Datatypes¶
Native types¶
Python | Fortran |
---|---|
int | int |
float | real(4) |
float64 | real(8) |
complex | complex(16) |
tuple | static array |
list | dynamic array |
Default type for floating numbers is double precision. Hence, the following stamtement
x = 1.
will be converted to
real(8) :: x x = 1.0d0
Slicing¶
When assigning a slice of tuple, we must allocate memory before (tuples are considered as static arrays). Therefor, the following python code
a = (1, 4, 9, 16) c = a[1:]
will be converted to
integer :: a (0:3) integer, allocatable :: c(:) a = (/ 1, 4, 9, 16 /) c = allocate(c(1,3)) c = a(1 : )
Todo
memory allocation within the scope of definition
Dynamic vs Static typing¶
Since our aim is to generate code in a low-level language, which is in most cases of static typed, we will have to devise an alternative way to construct/find the appropriate type of a given variable. This can be done by including the concept of constructors or use specific headers to assist Pyccel in finding/infering the appropriate type.
Let’s explain this more precisely; we consider the following code
n = 5
x = 2.0 * n
In this example, n will be interprated as an integer while x will be a double number, so everything is fine.

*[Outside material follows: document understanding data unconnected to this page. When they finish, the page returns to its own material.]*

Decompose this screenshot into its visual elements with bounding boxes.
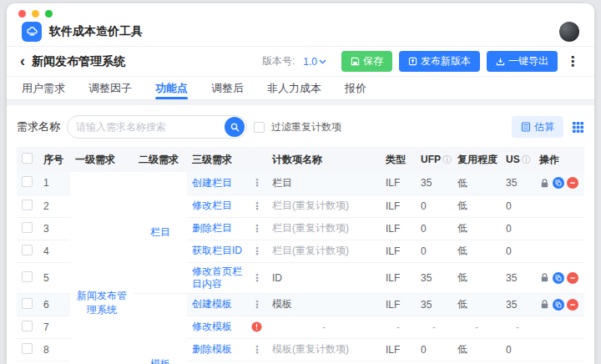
row-menu-icon[interactable]: ⋮ — [252, 299, 262, 311]
row-checkbox[interactable] — [22, 298, 33, 309]
window-chrome — [7, 3, 594, 17]
ufp-value: 35 — [416, 361, 452, 364]
close-icon[interactable] — [18, 10, 26, 18]
ufp-value: 0 — [416, 338, 452, 361]
row-checkbox[interactable] — [22, 222, 33, 233]
row-checkbox[interactable] — [22, 321, 33, 331]
user-avatar[interactable] — [559, 22, 579, 42]
lock-icon[interactable] — [539, 178, 550, 189]
row-menu-icon[interactable]: ⋮ — [252, 245, 262, 257]
reuse-level: 低 — [452, 195, 501, 217]
reuse-level: 低 — [452, 338, 501, 361]
publish-label: 发布新版本 — [421, 54, 471, 68]
level3-requirement-link[interactable]: 修改模板 — [192, 321, 232, 333]
copy-icon[interactable] — [553, 272, 564, 284]
row-menu-icon[interactable]: ⋮ — [252, 223, 262, 235]
estimate-button[interactable]: 估算 — [512, 116, 563, 138]
select-all-checkbox[interactable] — [22, 153, 33, 164]
tab-function-points[interactable]: 功能点 — [155, 77, 188, 99]
reuse-level: 低 — [452, 361, 501, 364]
search-icon — [230, 123, 240, 132]
level3-requirement-link[interactable]: 创建模板 — [192, 298, 232, 311]
tab-user-requirements[interactable]: 用户需求 — [22, 77, 65, 99]
row-index: 9 — [38, 361, 70, 364]
lock-icon[interactable] — [539, 299, 550, 310]
ufp-value: 35 — [416, 262, 452, 293]
save-button[interactable]: 保存 — [341, 51, 392, 72]
copy-icon[interactable] — [553, 299, 564, 311]
fp-type: ILF — [381, 293, 416, 316]
level3-requirement-link[interactable]: 删除栏目 — [192, 222, 232, 235]
app-window: 软件成本造价工具 ‹ 新闻发布管理系统 版本号: 1.0 保存 发布新版本 一键… — [7, 3, 594, 364]
filter-duplicates-checkbox[interactable] — [254, 122, 265, 133]
table-header-row: 序号 一级需求 二级需求 三级需求 计数项名称 类型 UFPⓘ 复用程度 USⓘ… — [17, 147, 584, 172]
zoom-icon[interactable] — [45, 10, 53, 18]
row-menu-icon[interactable]: ⋮ — [252, 272, 262, 284]
app-title: 软件成本造价工具 — [49, 24, 143, 39]
version-select[interactable]: 1.0 — [303, 56, 326, 68]
app-header: 软件成本造价工具 — [7, 17, 594, 47]
search-input-wrap — [67, 115, 247, 139]
warning-icon[interactable] — [251, 321, 262, 332]
row-menu-icon[interactable]: ⋮ — [252, 344, 262, 356]
us-value: 35 — [501, 293, 534, 316]
fp-type: ILF — [381, 217, 416, 240]
level3-requirement-link[interactable]: 修改首页栏目内容 — [192, 265, 250, 291]
row-menu-icon[interactable]: ⋮ — [252, 200, 262, 212]
level1-requirement: 新闻发布管理系统 — [70, 172, 134, 364]
level3-requirement-link[interactable]: 创建栏目 — [192, 177, 232, 190]
level3-requirement-link[interactable]: 修改栏目 — [192, 200, 232, 212]
row-checkbox[interactable] — [22, 200, 33, 210]
col-no: 序号 — [38, 147, 70, 172]
ufp-value: 0 — [416, 195, 452, 217]
col-us: US — [506, 154, 520, 165]
project-title: 新闻发布管理系统 — [32, 54, 125, 69]
calculator-icon — [521, 122, 531, 132]
row-checkbox[interactable] — [22, 176, 33, 187]
ufp-value: 35 — [416, 293, 452, 316]
reuse-level: 低 — [452, 293, 501, 316]
tab-bar: 用户需求 调整因子 功能点 调整后 非人力成本 报价 — [7, 77, 594, 100]
search-bar: 需求名称 过滤重复计数项 估算 — [17, 112, 584, 142]
count-item-name: ID — [267, 262, 381, 293]
row-checkbox[interactable] — [22, 271, 33, 282]
estimate-label: 估算 — [534, 120, 554, 134]
back-icon[interactable]: ‹ — [20, 53, 25, 68]
export-button[interactable]: 一键导出 — [487, 51, 558, 72]
info-icon[interactable]: ⓘ — [522, 154, 531, 166]
fp-type: ILF — [381, 361, 416, 364]
delete-icon[interactable] — [567, 177, 578, 189]
us-value: 35 — [501, 172, 534, 195]
column-settings-icon[interactable] — [572, 121, 584, 134]
col-ufp: UFP — [421, 154, 441, 165]
info-icon[interactable]: ⓘ — [442, 154, 452, 166]
row-checkbox[interactable] — [22, 245, 33, 255]
more-menu-icon[interactable]: ⋮ — [564, 53, 581, 69]
tab-quotation[interactable]: 报价 — [345, 77, 366, 99]
row-checkbox[interactable] — [22, 343, 33, 354]
publish-version-button[interactable]: 发布新版本 — [399, 51, 480, 72]
level3-requirement-link[interactable]: 获取栏目ID — [192, 245, 242, 257]
fp-type: ILF — [381, 195, 416, 217]
tab-adjustment-factors[interactable]: 调整因子 — [88, 77, 132, 99]
app-logo-icon — [22, 22, 42, 42]
col-level1: 一级需求 — [70, 147, 134, 172]
row-menu-icon[interactable]: ⋮ — [252, 177, 262, 189]
row-index: 6 — [38, 293, 70, 316]
delete-icon[interactable] — [567, 272, 578, 284]
minimize-icon[interactable] — [32, 10, 39, 18]
lock-icon[interactable] — [539, 272, 550, 283]
row-index: 8 — [38, 338, 70, 361]
level3-requirement-link[interactable]: 删除模板 — [192, 343, 232, 356]
delete-icon[interactable] — [567, 299, 578, 311]
copy-icon[interactable] — [553, 177, 564, 189]
tab-after-adjustment[interactable]: 调整后 — [211, 77, 244, 99]
col-item-name: 计数项名称 — [267, 147, 381, 172]
us-value: 0 — [501, 240, 534, 262]
publish-icon — [408, 57, 417, 66]
count-item-name: 栏目(重复计数项) — [267, 195, 381, 217]
search-button[interactable] — [225, 117, 245, 137]
search-input[interactable] — [76, 121, 225, 133]
filter-duplicates-label: 过滤重复计数项 — [271, 120, 341, 134]
tab-non-labor-cost[interactable]: 非人力成本 — [267, 77, 321, 99]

The problem arises when using a function, like in the following example
def f(n):
x = 2.0 * n
return x
n = 5
x = f(n)
Now the question is what would be the signature of f if there was no call to it in the previous script?
To overcome this ambiguity, we rewrite our function as
#$ header f(int)
def f(n):
x = 2.0 * n
return x
Such an implementation still makes sens inside Python. As you can see, the type of x is infered by analysing our expressions.